Ob Townshend wusste, wen genau er mit Hoffman vor sich hatte, lässt sich nicht sicher sagen. Später sagte der Gitarrist, der für sein aggressives Spiel und die rituelle Zertrümmerung von Instrumenten berühmt war, dass er eigentlich nichts gegen das Anliegen einzuwenden gehabt hätte, das Hoffman vorbringen wollte: nämlich die Verhaftung des MC5-Managers und »White Panther Party«-Gründers John Sinclair zu kritisieren, der versucht hatte, zwei Polizeiagenten Dope zu verkaufen. Was Townshend nicht so direkt sagte, war, dass er einfach nach dem ganzen Chaos, das auf der Festivalwiese herrschte, die Nase voll hatte von aufgeregten, zugedröhnten und häufig Unfug schwatzenden Hippies.
So zufällig also der Zusammenstoß zwischen dem genervten Townshend und Hoffman war, so sinnbildlich war er auch: Obwohl sich zum Zeitpunkt dieses Treffens eine halbe Million Menschen auf der morastigen Wiese des Milchfarmers Max Yasgur befanden, die wegen Love, Peace und natürlich Rock’n’Roll angereist waren, war Woodstock nicht der Beginn, sondern das Ende einer Ära – so präsent waren die Hippies nach Woodstock nie wieder.
Mit der Ära der Freiluftfestivals ging es dagegen jetzt erst richtig los. Der Erfolg des Konzepts aus Frischluft und Rockmusik erreichte in den Neunzigern schließlich selbst die Chefetage des Wolfsburger Auto-Konzerns VW, der die greisen Rolling Stones auf dem Werksparkplatz antreten ließ, um ein Golf-Modell zu promoten.

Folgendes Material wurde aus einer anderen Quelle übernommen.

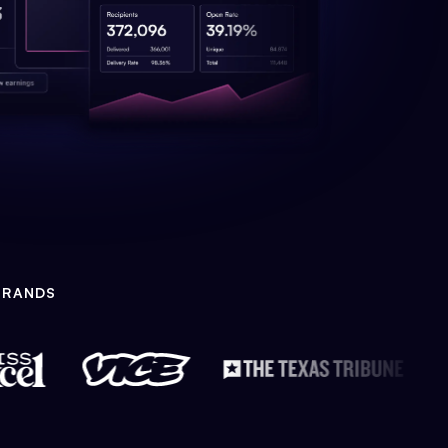
BRANDS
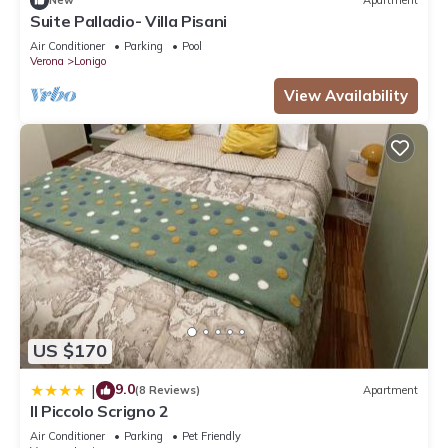
New
Apartment
Suite Palladio- Villa Pisani
Air Conditioner
Parking
Pool
Verona
Lonigo
View Availability
US $170
9.0
|
(8 Reviews)
Apartment
Il Piccolo Scrigno 2
Air Conditioner
Parking
Pet Friendly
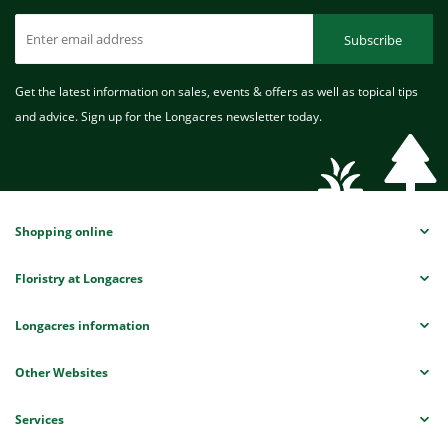
Subscribe
Get the latest information on sales, events & offers as well as topical tips
and advice. Sign up for the Longacres newsletter today.
Shopping online
Floristry at Longacres
Longacres information
Other Websites
Services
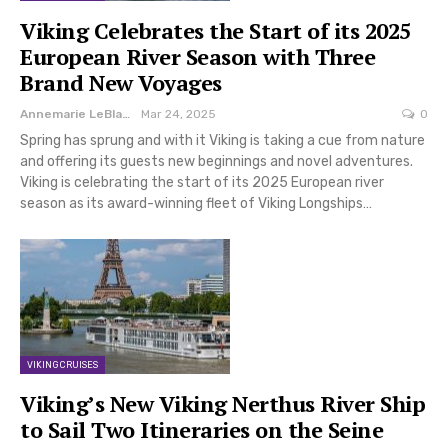
Viking Celebrates the Start of its 2025
European River Season with Three
Brand New Voyages
Annemarie LeBlanc
Mar 24, 2025
0
Spring has sprung and with it Viking is taking a cue from nature
and offering its guests new beginnings and novel adventures.
Viking is celebrating the start of its 2025 European river
season as its award-winning fleet of Viking Longships…
VIKING CRUISES
Viking’s New Viking Nerthus River Ship
to Sail Two Itineraries on the Seine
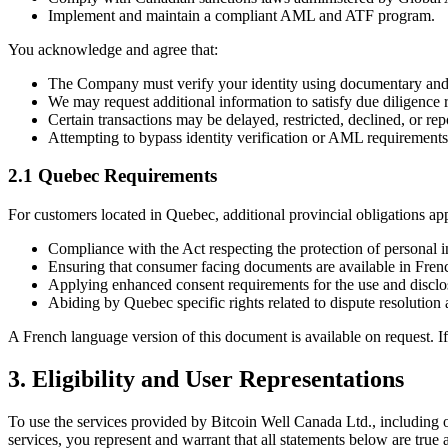
Implement and maintain a compliant AML and ATF program.
You acknowledge and agree that:
The Company must verify your identity using documentary a
We may request additional information to satisfy due diligence 
Certain transactions may be delayed, restricted, declined, or 
Attempting to bypass identity verification or AML requirements 
2.1 Quebec Requirements
For customers located in Quebec, additional provincial obligations app
Compliance with the Act respecting the protection of personal in
Ensuring that consumer facing documents are available in Fren
Applying enhanced consent requirements for the use and disclos
Abiding by Quebec specific rights related to dispute resolution 
A French language version of this document is available on request. 
3. Eligibility and User Representations
To use the services provided by Bitcoin Well Canada Ltd., including on
services, you represent and warrant that all statements below are true 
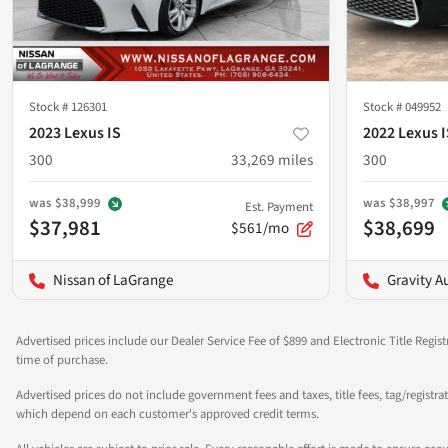
Stock #
126301
Stock #
049952
2023 Lexus IS
2022 Lexus I
300
33,269
miles
300
was
$38,999
was
$38,997
Est. Payment
$37,981
$38,699
$561/mo
Nissan of LaGrange
Gravity A
Advertised prices include our Dealer Service Fee of $899 and Electronic Title Regist
time of purchase.
Advertised prices do not include government fees and taxes, title fees, tag/registra
which depend on each customer's approved credit terms.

Aber so etwas Schnödes wie der Auftakt zum späteren Stadion-Rock hätte Woodstock gerade nicht sein wollen. Es ging sowohl im Werbefeldzug der Veranstalter als auch in den Erwartungen der Besuchermassen um nicht weniger als um den Auftakt zum »Zeitalter des Wassermanns«, einer neuen Weltära der Liebe und der Harmonie, und um die Neugründung der amerikanischen Nation als »Woodstock Nation«. So lautete denn auch der Titel des Buches, das Hoffman zwei Wochen nach dem Woodstock-Wochen­ende herausbrachte und das man wohl als die elaborierte Version der von Townshend schnöde unterbundenen Ansprache betrachten darf. Hoffman beschreibt darin das Festival als einen einzigen »Trip in die Zukunft« und entwirft in einem heute noch mitreißenden Wortrausch noch einmal das Programm der Polit-Hippies, der Yippies, so wie er, Jerry Rubin und einige andere es 1965 in Haight-Ashbury, einem Altbauviertel von San Francisco, entworfen hatten. Sätze sind das, die den Geist der Befreiung ebenso atmen wie den der Selbstzerstörung, der Willkür und das, was Freud als »Unbehagen in der Zivilisation« bezeichnet hatte. Der Anspruch auf ständige, unmittelbare Trieberfüllung und das Ablehnen jeglichen Verbots bringen demnach nicht nur Ekstase, sondern auch Leid und Tod.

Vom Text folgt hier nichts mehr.